Statistical tests of significance were used to explore statistically significant differences in: gender, hemoglobin, vitamin B12, ferritin, red cell folate, or candidal colonies count or oral hygiene and dietary habits between the group with RAU and the group without RAU (Table 2).
Ethical committee approval (by the University of Jordan Hospital) was obtained to carry out this study. All participants (or their guardians when required) signed a consent form to participate in this study.
Table 1 displays the predictions of the nine networks for patients in group 2. Networks 3 and 8 produced the most accurate predictions. Networks 5 and 7 produced the least accurate predictions.
Accuracy of predictions with networks 3 and 8 were 90%, with networks 4, 6, and 9 it was 80%, with networks 1 and 7 it was 70%, and with networks 2 and 5 it was 60%.
Table 2 displays the results of statistical tests of significance. At a 95% confidence interval, participants with RAU were not significantly different when compared with those without RAU regarding all possible predisposing factors.
Little work has been done on the use of artificial intelligence to predict diseases. This study is the first to utilize ANN for the prediction of this rather unclear entity of diseases termed RAU. Although a number of factors have been linked to RAU,2,3 it can be considered an idiopathic disease with an unknown etiology in most cases.2
While ordinary statistical tests of significance could not detect significant differences in the possible predisposing factors between participants who were affected by RAU and those who were not, some ANNs constructed in this study and trained on the same values could detect a pattern that incriminates some of the above-mentioned factors as predisposing factors to RAU.
It is important to notice that statistical tests were performed at a 95% confidence interval. Some researchers advocate the use of different confidence intervals when testing statistical significance in certain situations.36
The better performance of ANN in this study over ordinary statistics is in agreement with the findings of Kattan.14 The ANN software used in this study employed a specialized genetic algorithm for the build-up and optimization of all tested networks; however, the performance of the different networks was not consistent as accuracy depended on the choice of assumed input data (predisposing factors) for any given network.

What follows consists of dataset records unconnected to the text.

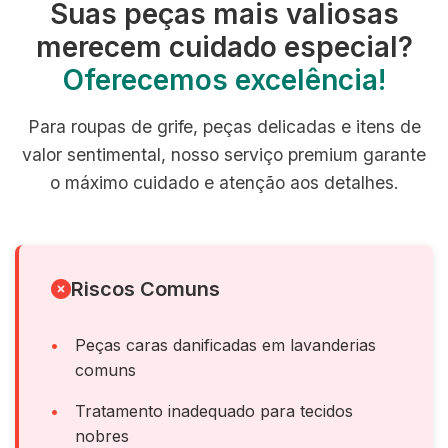
Suas peças mais valiosas
merecem cuidado especial?
Oferecemos excelência!
Para roupas de grife, peças delicadas e itens de
valor sentimental, nosso serviço premium garante
o máximo cuidado e atenção aos detalhes.
Riscos Comuns
Peças caras danificadas em lavanderias
comuns
Tratamento inadequado para tecidos
nobres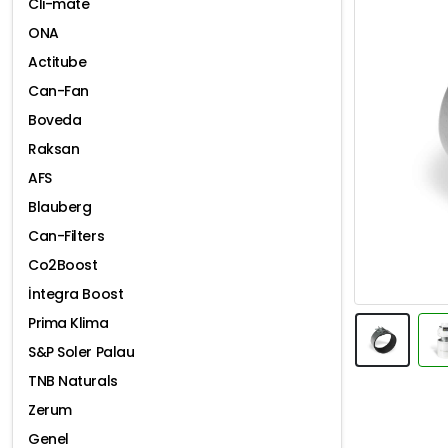
Cli-mate
ONA
Actitube
Can-Fan
Boveda
Raksan
AFS
Blauberg
Can-Filters
Co2Boost
İntegra Boost
Prima Klima
S&P Soler Palau
TNB Naturals
Zerum
Genel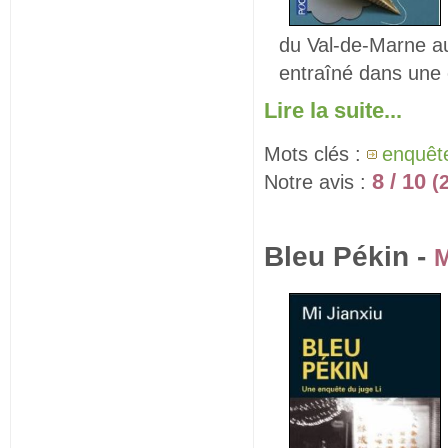
du Val-de-Marne au
entraîné dans une 
Lire la suite...
Mots clés :
enquêt
8 / 10
Notre avis :
(
Bleu Pékin -
M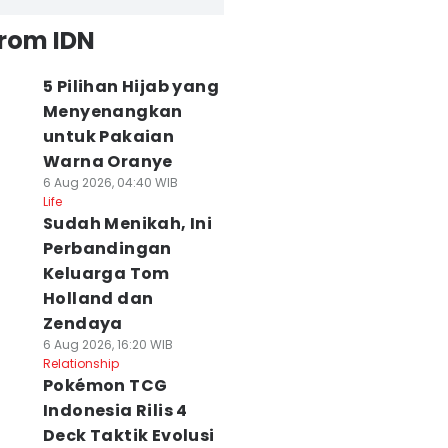
from IDN
5 Pilihan Hijab yang
Menyenangkan
untuk Pakaian
Warna Oranye
6 Aug 2026, 04:40 WIB
Life
Sudah Menikah, Ini
Perbandingan
Keluarga Tom
Holland dan
Zendaya
6 Aug 2026, 16:20 WIB
Relationship
Pokémon TCG
Indonesia Rilis 4
Deck Taktik Evolusi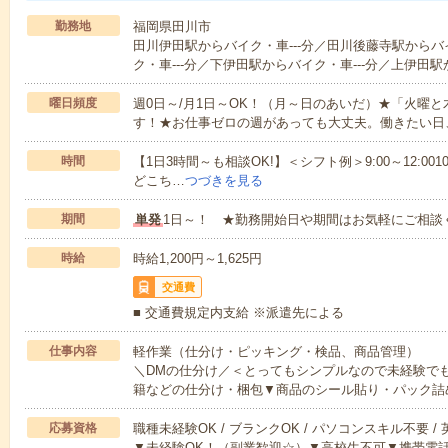
勤務地
福岡県田川市
田川伊田駅からバイク・車---分／田川後藤寺駅からバ
ク・車---分／下伊田駅からバイク・車---分／上伊田駅
曜日頻度
週0日～/月1日～OK！（月～日のあいだ）★「火曜
す！★お仕事ゼロの週があっても大丈夫。働きたい日
時間
【1日3時間～も相談OK!】＜シフト例＞9:00～12:0010:00～1
どこち…
つづきを見る
期間
単発
1日～！ ★勤務開始日や期間はお気軽にご相談
時給
時給1,200円～1,625円
交通費
■ 交通費規定内支給 ※派遣先による
仕事内容
軽作業（仕分け・ピッキング・検品、商品管理）
＼DMの仕分け／＜とってもシンプルなので未経験で
籍などの仕分け・梱包▼商品のシール貼り・パック詰
応募資格
職種未経験OK / ブランクOK / パソコンスキル不要 /
▼未経験OK！（副業歓迎☆）▼高校生不可▼携帯電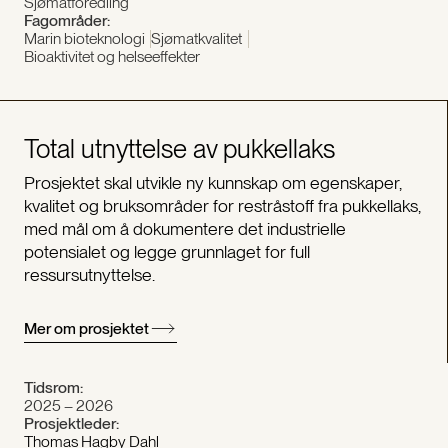
Sjømatforedling
Fagområder:
Marin bioteknologi
Sjømatkvalitet
Bioaktivitet og helseeffekter
Total utnyttelse av pukkellaks
Prosjektet skal utvikle ny kunnskap om egenskaper,
kvalitet og bruksområder for restråstoff fra pukkellaks,
med mål om å dokumentere det industrielle
potensialet og legge grunnlaget for full
ressursutnyttelse.
Mer om prosjektet
Tidsrom:
2025 – 2026
Prosjektleder:
Thomas Hagby Dahl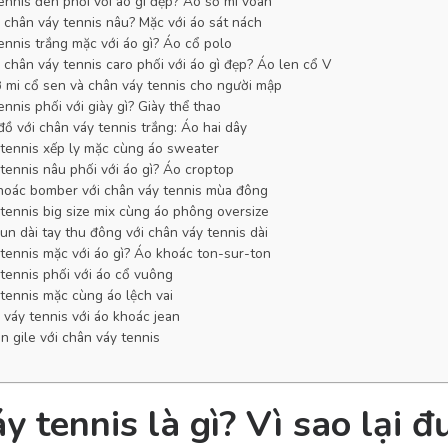
nnis đen phối với áo gì đẹp? Áo sơ mi voan
i chân váy tennis nâu? Mặc với áo sát nách
ennis trắng mặc với áo gì? Áo cổ polo
 chân váy tennis caro phối với áo gì đẹp? Áo len cổ V
 mi cổ sen và chân váy tennis cho người mập
nnis phối với giày gì? Giày thể thao
đồ với chân váy tennis trắng: Áo hai dây
tennis xếp ly mặc cùng áo sweater
tennis nâu phối với áo gì? Áo croptop
hoác bomber với chân váy tennis mùa đông
tennis big size mix cùng áo phông oversize
un dài tay thu đông với chân váy tennis dài
tennis mặc với áo gì? Áo khoác ton-sur-ton
tennis phối với áo cổ vuông
tennis mặc cùng áo lệch vai
 váy tennis với áo khoác jean
n gile với chân váy tennis
y tennis là gì? Vì sao lại đ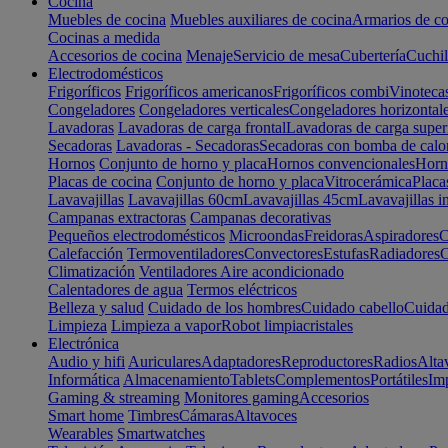
Cocina
Muebles de cocina
Muebles auxiliares de cocina
Armarios de co
Cocinas a medida
Accesorios de cocina
Menaje
Servicio de mesa
Cubertería
Cuchil
Electrodomésticos
Frigoríficos
Frigoríficos americanos
Frigoríficos combi
Vinoteca
Congeladores
Congeladores verticales
Congeladores horizontal
Lavadoras
Lavadoras de carga frontal
Lavadoras de carga super
Secadoras
Lavadoras - Secadoras
Secadoras con bomba de calo
Hornos
Conjunto de horno y placa
Hornos convencionales
Horno
Placas de cocina
Conjunto de horno y placa
Vitrocerámica
Placa
Lavavajillas
Lavavajillas 60cm
Lavavajillas 45cm
Lavavajillas i
Campanas extractoras
Campanas decorativas
Pequeños electrodomésticos
Microondas
Freidoras
Aspiradores
C
Calefacción
Termoventiladores
Convectores
Estufas
Radiadores
C
Climatización
Ventiladores
Aire acondicionado
Calentadores de agua
Termos eléctricos
Belleza y salud
Cuidado de los hombres
Cuidado cabello
Cuidad
Limpieza
Limpieza a vapor
Robot limpiacristales
Electrónica
Audio y hifi
Auriculares
Adaptadores
Reproductores
Radios
Alta
Informática
Almacenamiento
Tablets
Complementos
Portátiles
Im
Gaming & streaming
Monitores gaming
Accesorios
Smart home
Timbres
Cámaras
Altavoces
Wearables
Smartwatches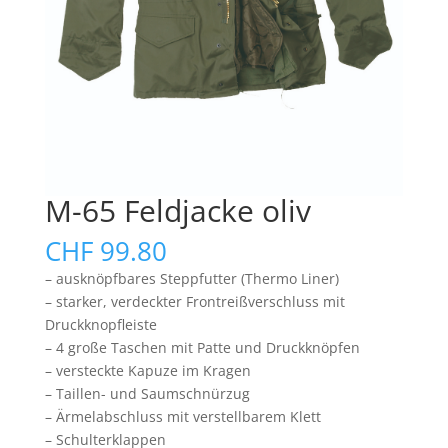
M-65 Feldjacke oliv
CHF
99.80
– ausknöpfbares Steppfutter (Thermo Liner)
– starker, verdeckter Frontreißverschluss mit
Druckknopfleiste
– 4 große Taschen mit Patte und Druckknöpfen
– versteckte Kapuze im Kragen
– Taillen- und Saumschnürzug
– Ärmelabschluss mit verstellbarem Klett
– Schulterklappen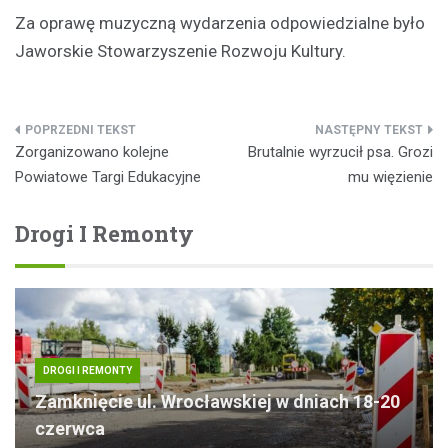
Za oprawę muzyczną wydarzenia odpowiedzialne było
Jaworskie Stowarzyszenie Rozwoju Kultury.
Nawigacja
Zorganizowano kolejne
Brutalnie wyrzucił psa. Grozi
wpisu
Powiatowe Targi Edukacyjne
mu więzienie
Drogi I Remonty
DROGI I REMONTY
Zamknięcie ul. Wrocławskiej w dniach 18-20
czerwca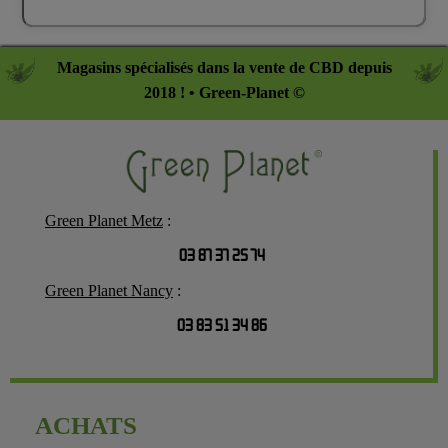
Magasins spécialisés dans la vente de CBD depuis
2018 ! • Green-Planet ©
Green Planet Metz
:
03 87 37 25 74
Green Planet Nancy
:
03 83 51 34 86
ACHATS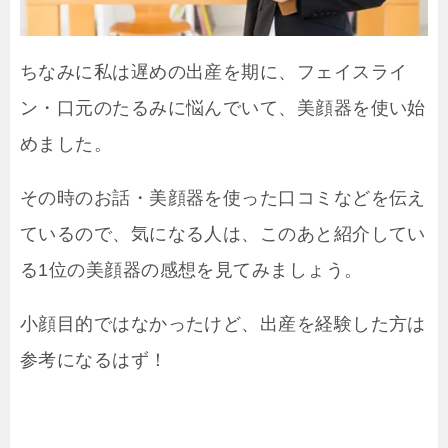
ちなみに私は遅めの出産を期に、フェイスライ
ン・口元のたるみに悩んでいて、美顔器を使い始
めました。
その時のお話・美顔器を使った口コミなどを伝え
ているので、気になる人は、このあと紹介してい
る1位の美顔器の感想を見てみましょう。
小顔目的ではなかったけど、出産を経験した方は
参考になるはず！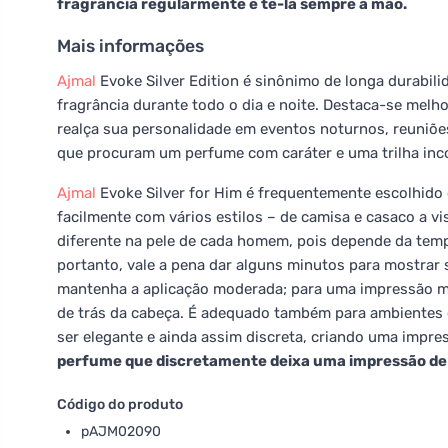
fragrância regularmente e tê-la sempre à mão.
Mais informações
Ajmal
Evoke Silver Edition é sinônimo de longa durabili
fragrância durante todo o dia e noite. Destaca-se mel
realça sua personalidade em eventos noturnos, reuniões
que procuram um perfume com caráter e uma trilha inc
Ajmal
Evoke Silver for Him é frequentemente escolhid
facilmente com vários estilos – de camisa e casaco a vi
diferente na pele de cada homem, pois depende da tempe
portanto, vale a pena dar alguns minutos para mostrar s
mantenha a aplicação moderada; para uma impressão ma
de trás da cabeça. É adequado também para ambientes o
ser elegante e ainda assim discreta, criando uma impr
perfume que discretamente deixa uma impressão de s
Código do produto
pAJM02090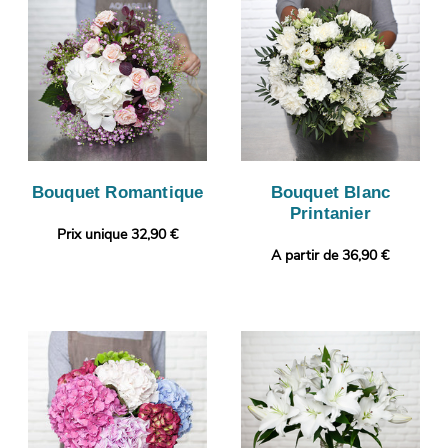
Bouquet Romantique
Bouquet Blanc
Printanier
Prix unique 32,90 €
A partir de 36,90 €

For a neural network estimation of certain values, it is common to have a difference between the actual output and the estimated values. Hence, for a network output of either 1 or 2 in this study, the network output is rounded up to the nearest number.
It has been noticed that the more the network is trained on the supplied set of data, the more accurate it becomes.
As far as the prediction of unknown data is concerned and depending on the aforementioned factors, the accuracy of the ANNs can be reach 90%. This in itself has a significant clinical value.
Gender, hematological and mycological data, tooth brushing, and consumption of fruits and vegetables were the most important factors that produced networks with high accuracy. However, the elimination of ferritin as a predisposing factor did not affect the accuracy of the network. In fact, predictions made with network 8 have a sum of deviation equals to zero. This renders network 8 the most accurate network in this study (Figure 2).
If trained on more input data and output data from new patients in the future, this network may be able to reach 100% accuracy.
Gender, hematological (without ferritin) and mycological data, tooth brushing, and fruits and vegetables consumed were found to be related to the occurrence of RAU.
We would like to thank the Deanship of Scientific Research/ University of Jordan, Amman, Jordan for providing the necessary funds to carry out this study.
We would also like to thank Mrs Dareen Yaseen and Mrs Manal Saleh for performing the hematological and mycological laboratory tests.
The authors report no conflicts of interest in this work.